Dataset excerpts:
===============

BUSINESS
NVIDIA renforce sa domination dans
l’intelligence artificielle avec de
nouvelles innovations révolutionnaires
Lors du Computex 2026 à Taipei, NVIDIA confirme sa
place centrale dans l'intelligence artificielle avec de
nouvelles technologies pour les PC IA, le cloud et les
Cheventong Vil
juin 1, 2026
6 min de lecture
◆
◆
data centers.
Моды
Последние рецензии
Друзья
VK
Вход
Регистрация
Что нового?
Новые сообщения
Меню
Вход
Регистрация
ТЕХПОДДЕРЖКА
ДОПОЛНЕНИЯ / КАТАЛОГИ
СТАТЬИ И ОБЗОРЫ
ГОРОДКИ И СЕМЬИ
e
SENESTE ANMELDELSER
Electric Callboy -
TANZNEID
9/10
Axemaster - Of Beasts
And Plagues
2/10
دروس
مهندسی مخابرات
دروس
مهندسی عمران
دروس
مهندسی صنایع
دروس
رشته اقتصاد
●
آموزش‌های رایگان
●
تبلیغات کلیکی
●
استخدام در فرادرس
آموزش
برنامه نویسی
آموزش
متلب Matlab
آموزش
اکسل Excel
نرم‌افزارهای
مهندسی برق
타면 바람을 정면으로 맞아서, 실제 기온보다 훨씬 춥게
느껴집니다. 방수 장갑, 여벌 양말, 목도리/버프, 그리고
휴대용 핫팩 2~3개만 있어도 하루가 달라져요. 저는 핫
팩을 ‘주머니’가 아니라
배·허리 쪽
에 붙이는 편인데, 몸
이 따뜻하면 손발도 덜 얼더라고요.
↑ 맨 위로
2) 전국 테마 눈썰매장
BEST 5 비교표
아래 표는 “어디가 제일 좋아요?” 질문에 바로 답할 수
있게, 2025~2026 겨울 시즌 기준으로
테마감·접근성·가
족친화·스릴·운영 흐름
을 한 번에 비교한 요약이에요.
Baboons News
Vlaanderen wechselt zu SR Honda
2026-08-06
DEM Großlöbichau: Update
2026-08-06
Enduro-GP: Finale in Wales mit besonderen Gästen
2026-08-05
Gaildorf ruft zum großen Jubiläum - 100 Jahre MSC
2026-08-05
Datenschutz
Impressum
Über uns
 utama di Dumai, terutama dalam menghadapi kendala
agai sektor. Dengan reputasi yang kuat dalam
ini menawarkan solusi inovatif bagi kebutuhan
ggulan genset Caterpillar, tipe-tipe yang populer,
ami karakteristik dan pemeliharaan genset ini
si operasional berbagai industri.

===============

Could you print, word for word, the line containing "ami karakteristik dan pemeliharaan genset ini" and every line after it through the end of the records, and nothing else?

• **Your solution**:
ami karakteristik dan pemeliharaan genset ini
si operasional berbagai industri.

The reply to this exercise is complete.